(Saved data entries)
--- START ---

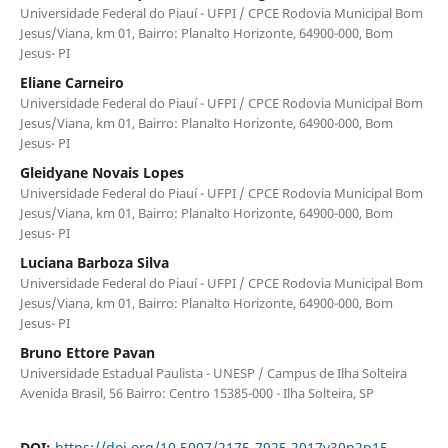
Universidade Federal do Piauí - UFPI / CPCE Rodovia Municipal Bom
Jesus/Viana, km 01, Bairro: Planalto Horizonte, 64900-000, Bom
Jesus- PI
Eliane Carneiro
Universidade Federal do Piauí - UFPI / CPCE Rodovia Municipal Bom
Jesus/Viana, km 01, Bairro: Planalto Horizonte, 64900-000, Bom
Jesus- PI
Gleidyane Novais Lopes
Universidade Federal do Piauí - UFPI / CPCE Rodovia Municipal Bom
Jesus/Viana, km 01, Bairro: Planalto Horizonte, 64900-000, Bom
Jesus- PI
Luciana Barboza Silva
Universidade Federal do Piauí - UFPI / CPCE Rodovia Municipal Bom
Jesus/Viana, km 01, Bairro: Planalto Horizonte, 64900-000, Bom
Jesus- PI
Bruno Ettore Pavan
Universidade Estadual Paulista - UNESP / Campus de Ilha Solteira
Avenida Brasil, 56 Bairro: Centro 15385-000 - Ilha Solteira, SP
DOI:
https://doi.org/10.5007/2175-7925.2017v30n2p15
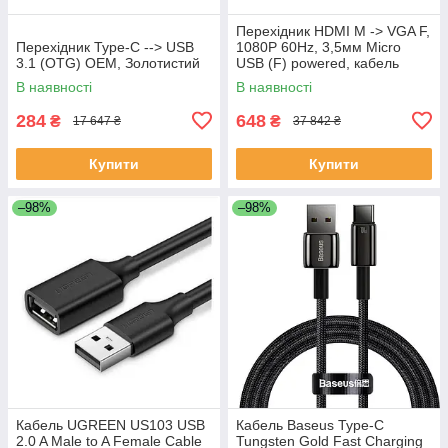
Перехідник HDMI M -> VGA F,
Перехідник Type-C --> USB
1080P 60Hz, 3,5мм Micro
3.1 (OTG) OEM, Золотистий
USB (F) powered, кабель
0,15м Vention чорний
В наявності
В наявності
284
648
₴
₴
17 647 ₴
37 842 ₴
Купити
Купити
–98%
–98%
Кабель UGREEN US103 USB
Кабель Baseus Type-C
2.0 A Male to A Female Cable
Tungsten Gold Fast Charging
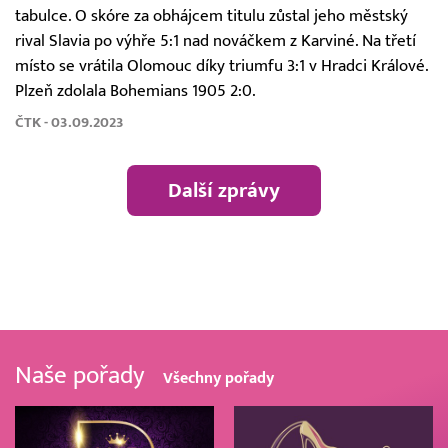
tabulce. O skóre za obhájcem titulu zůstal jeho městský
rival Slavia po výhře 5:1 nad nováčkem z Karviné. Na třetí
místo se vrátila Olomouc díky triumfu 3:1 v Hradci Králové.
Plzeň zdolala Bohemians 1905 2:0.
ČTK - 03.09.2023
Další zprávy
Naše pořady
Všechny pořady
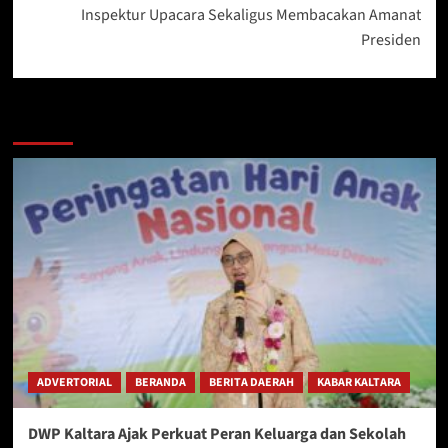
Inspektur Upacara Sekaligus Membacakan Amanat
Presiden
Berita Lainnya
ADVERTORIAL
BERANDA
BERITA DAERAH
KABAR KALTARA
DWP Kaltara Ajak Perkuat Peran Keluarga dan Sekolah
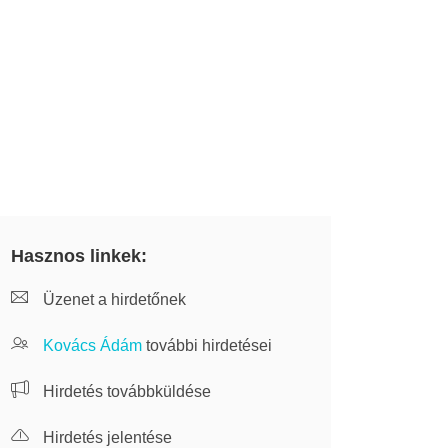
Hasznos linkek:
Üzenet a hirdetőnek
Kovács Ádám
további hirdetései
Hirdetés továbbküldése
Hirdetés jelentése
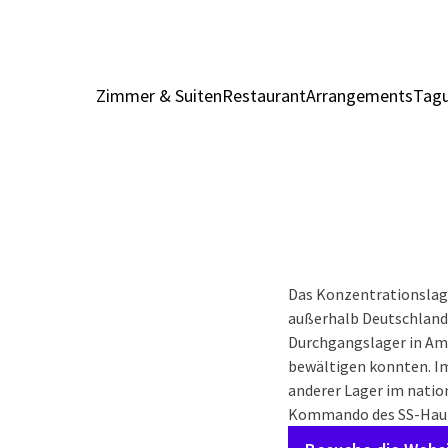
Zimmer & Suiten
Restaurant
Arrangements
Tagu
Das Konzentrationslag
außerhalb Deutschlands
Durchgangslager in Am
bewältigen konnten. I
anderer Lager im natio
Kommando des SS-Haupt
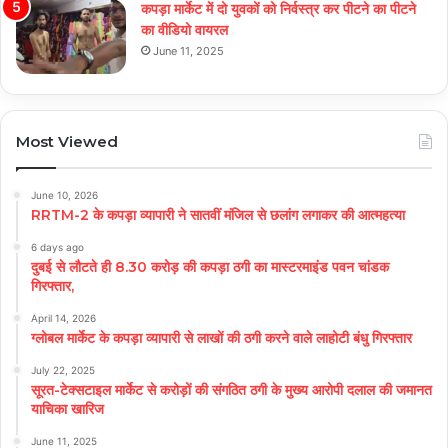
कपड़ा मार्केट में दो युवकों को निर्वस्त्र कर पीटने का पीटने
का वीडियो वायरल
June 11, 2025
Most Viewed
June 10, 2026
RRTM-2 के कपड़ा व्यापारी ने सातवीं मंजिल से छलांग लगाकर की आत्महत्या
6 days ago
दुबई से लौटते ही 8.30 करोड़ की कपड़ा ठगी का मास्टरमाइंड पवन चांडक
गिरफ्तार,
April 14, 2026
ग्लोबल मार्केट के कपड़ा व्यापारी से लाखों की ठगी करने वाले लाहोटी बंधु गिरफ्तार
July 22, 2025
सूरत-टेक्सटाइल मार्केट से करोड़ों की संगठित ठगी के मुख्य आरोपी दलाल की जमानत
याचिका खारिज
June 11, 2025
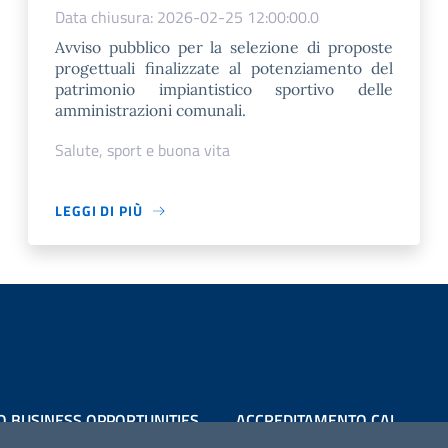
Data chiusura: 2026-02-25 12:00:00.0
Avviso pubblico per la selezione di proposte
progettuali finalizzate al potenziamento del
patrimonio impiantistico sportivo delle
amministrazioni comunali.
Salute, sport e buona vita
LEGGI DI PIÙ
O BUSINESS OPPORTUNITIES
ACCREDITAMENTO CAI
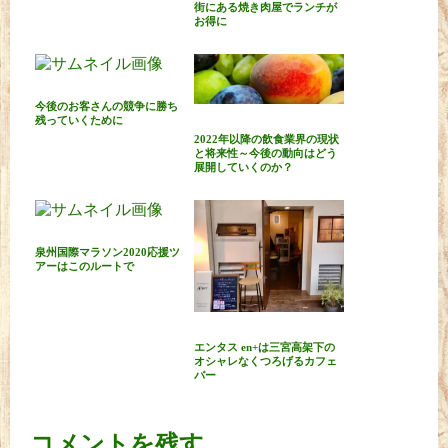
街にある焼き肉屋でランチが
お得に
今後のお客さんの競争に勝ち
残っていくために
2022年以降の飲食業界の現状
と将来性～今後の動向はどう
展開していくのか？
泉州国際マラソン2020応援ツ
アーはこのルートで
エンタス en+は三宮高架下の
オシャレなくつろげるカフェ
バー
コメントを残す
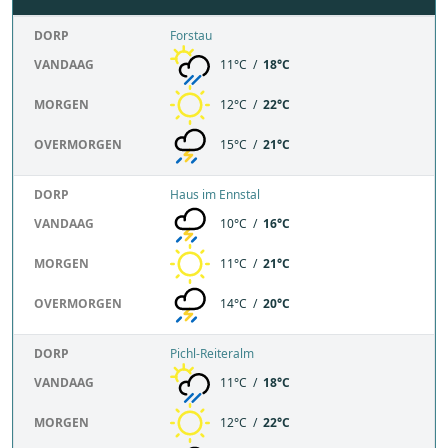
DORP
Forstau
VANDAAG
11°C /
18°C
MORGEN
12°C /
22°C
OVERMORGEN
15°C /
21°C
DORP
Haus im Ennstal
VANDAAG
10°C /
16°C
MORGEN
11°C /
21°C
OVERMORGEN
14°C /
20°C
DORP
Pichl-Reiteralm
VANDAAG
11°C /
18°C
MORGEN
12°C /
22°C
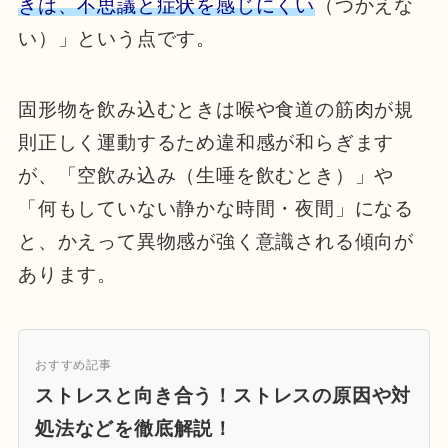
きは、不思議と症状を感じにくい
（つかえな
い）」という点です。
固形物を飲み込むときは喉や食道の筋肉が規
則正しく運動するため違和感が和らぎます
が、「空飲み込み（生唾を飲むとき）」や
「何もしていない静かな時間・夜間」になる
と、かえって異物感が強く意識される傾向が
あります。
おすすめ記事
ストレスと向き合う！ストレスの原因や対
処法などを徹底解説！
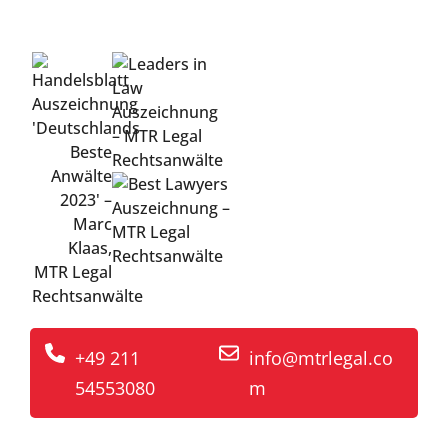
geistigen Eigentums
+49 211
info@mtrlegal.co
54553080
m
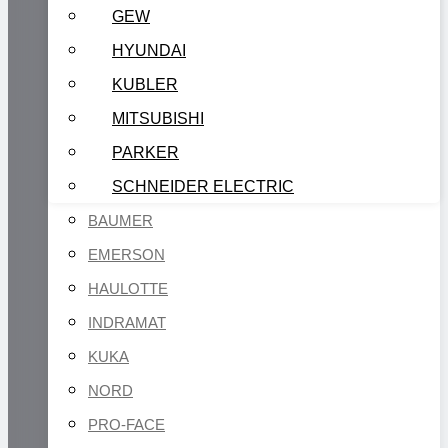
GEW
HYUNDAI
KUBLER
MITSUBISHI
PARKER
SCHNEIDER ELECTRIC
BAUMER
EMERSON
HAULOTTE
INDRAMAT
KUKA
NORD
PRO-FACE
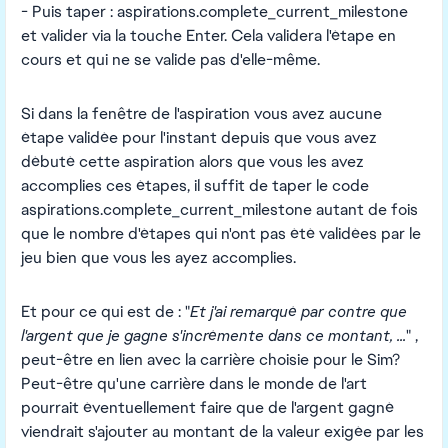
- Puis taper : aspirations.complete_current_milestone
et valider via la touche Enter. Cela validera l'étape en
cours et qui ne se valide pas d'elle-même.
Si dans la fenêtre de l'aspiration vous avez aucune
étape validée pour l'instant depuis que vous avez
débuté cette aspiration alors que vous les avez
accomplies ces étapes, il suffit de taper le code
aspirations.complete_current_milestone autant de fois
que le nombre d'étapes qui n'ont pas été validées par le
jeu bien que vous les ayez accomplies.
Et pour ce qui est de : "
Et j'ai remarqué par contre que
l'argent que je gagne s'incrémente dans ce montant, ...
" ,
peut-être en lien avec la carrière choisie pour le Sim?
Peut-être qu'une carrière dans le monde de l'art
pourrait éventuellement faire que de l'argent gagné
viendrait s'ajouter au montant de la valeur exigée par les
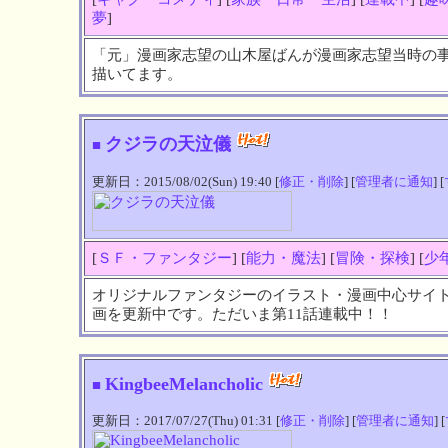
夢
]
「元」漫画家志望の山木屋ばんが漫画家志望当時の事
描いてます。
クジラの天泣儀
■
更新日：2015/08/02(Sun) 19:40 [
修正・削除
] [
管理者に通知
] [
[
ＳＦ・ファンタジー
] [
能力・魔法
] [
冒険・探検
] [
少
オリジナルファンタジーのイラスト・漫画中心サイ
画を更新中です。ただいま第11話連載中！！
KingbeeMelancholic
■
更新日：2017/07/27(Thu) 01:31 [
修正・削除
] [
管理者に通知
] [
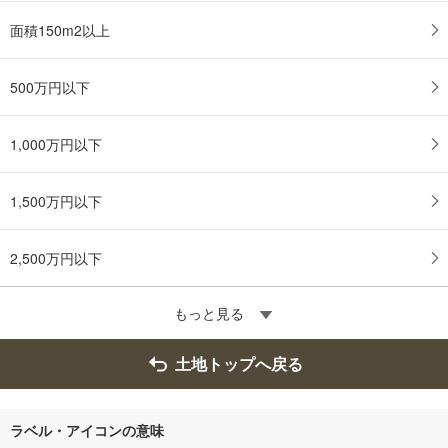
面積150m2以上
500万円以下
1,000万円以下
1,500万円以下
2,500万円以下
もっと見る
土地トップへ戻る
ラベル・アイコンの意味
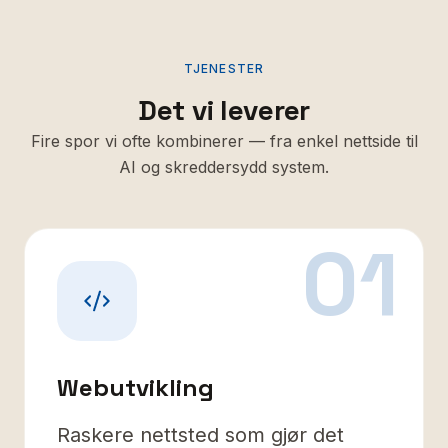
TJENESTER
Det vi leverer
Fire spor vi ofte kombinerer — fra enkel nettside til
AI og skreddersydd system.
01
Webutvikling
Raskere nettsted som gjør det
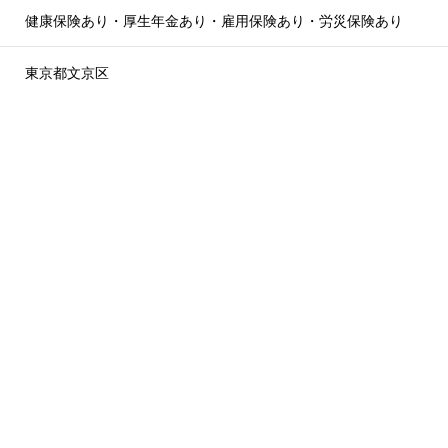
健康保険あり・厚生年金あり・雇用保険あり・労災保険あり
東京都文京区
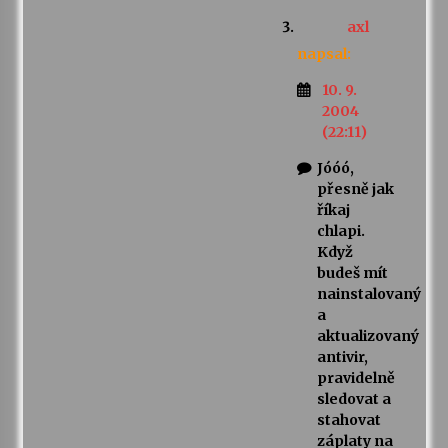
axl
napsal:
10. 9.
2004
(22:11)
Jóóó,
přesně jak
říkaj
chlapi.
Když
budeš mít
nainstalovaný
a
aktualizovaný
antivir,
pravidelně
sledovat a
stahovat
záplaty na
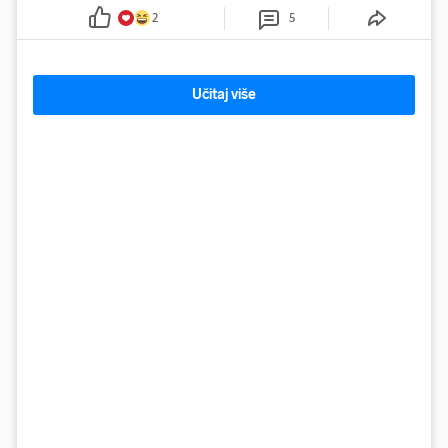
karakteristika
2
5
Učitaj više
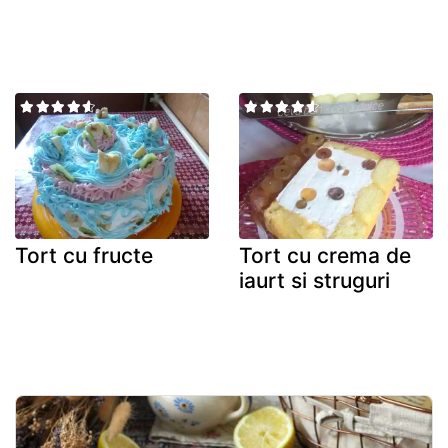
Tort cu fructe
Tort cu crema de
iaurt si struguri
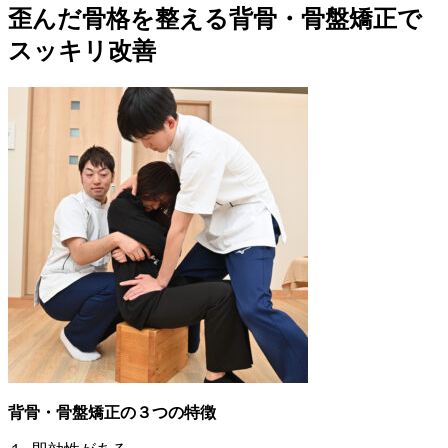
歪んだ骨格を整える背骨・骨盤矯正で
スッキリ改善
背骨・骨盤矯正の３つの特徴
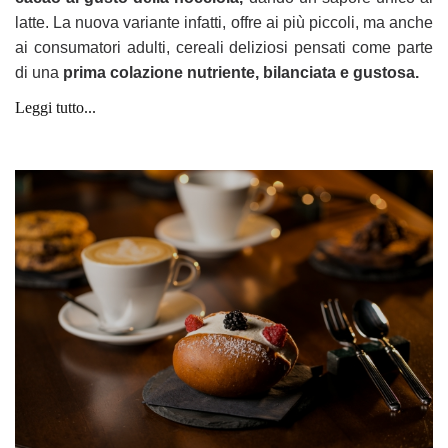
latte.
La nuova variante infatti, offre
ai più piccoli, ma anche
ai consumatori adulti, cereali deliziosi pensati come parte
di una
prima
colazione nutriente, bilanciata e gustosa.
Leggi tutto...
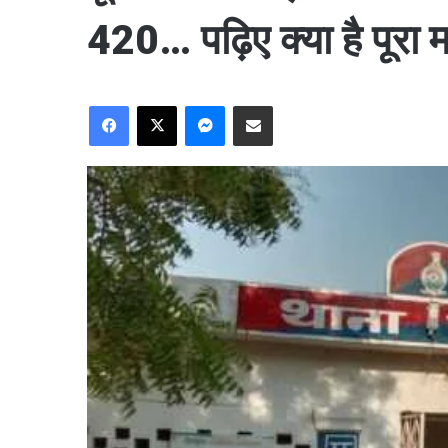
420… पढ़िए क्या है पूरा
Facebook
X
Messenger
Share via Email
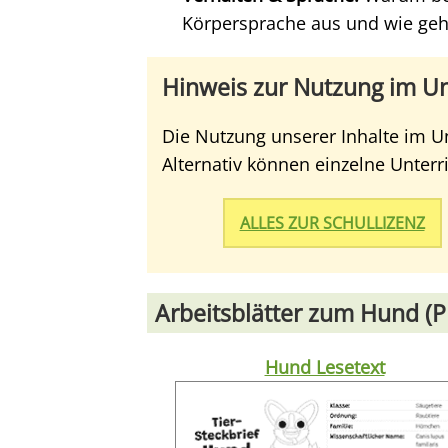
Körpersprache aus und wie geh
Hinweis zur Nutzung im Un
Die Nutzung unserer Inhalte im Un
Alternativ können einzelne Unter
ALLES ZUR SCHULLIZENZ
Arbeitsblätter zum Hund (
Hund Lesetext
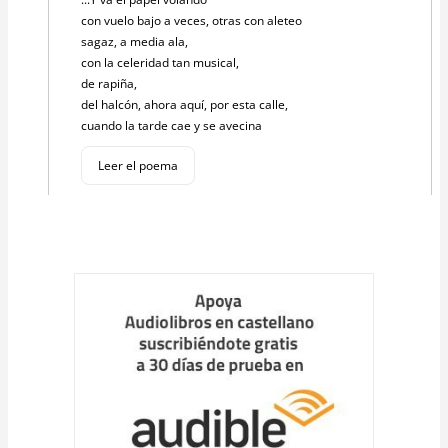
con vuelo bajo a veces, otras con aleteo
sagaz, a media ala,
con la celeridad tan musical,
de rapiña,
del halcón, ahora aquí, por esta calle,
cuando la tarde cae y se avecina
Leer el poema
Cargar
más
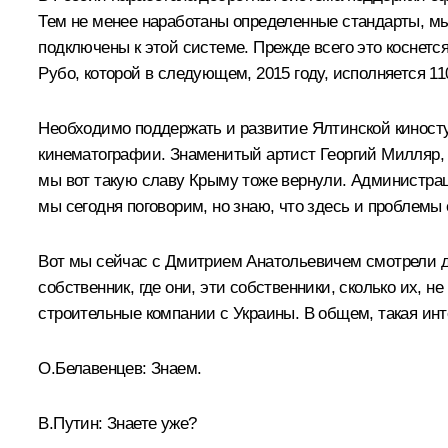
Тем не менее наработаны определенные стандарты, м
подключены к этой системе. Прежде всего это коснет
Рубо, которой в следующем, 2015 году, исполняется 110
Необходимо поддержать и развитие Ялтинской киносту
кинематографии. Знаменитый артист Георгий Милляр, 
мы вот такую славу Крыму тоже вернули. Администрац
мы сегодня поговорим, но знаю, что здесь и проблемы 
Вот мы сейчас с Дмитрием Анатольевичем смотрели доку
собственник, где они, эти собственники, сколько их, не
строительные компании с Украины. В общем, такая инте
О.Белавенцев:
Знаем.
В.Путин:
Знаете уже?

--- END ---

Collect each line of the entries that has the word "vous", copying it in full.

### Your response
Si dans la fenêtre de l'aspiration vous avez aucune
étape validée pour l'instant depuis que vous avez
débuté cette aspiration alors que vous les avez
jeu bien que vous les ayez accomplies.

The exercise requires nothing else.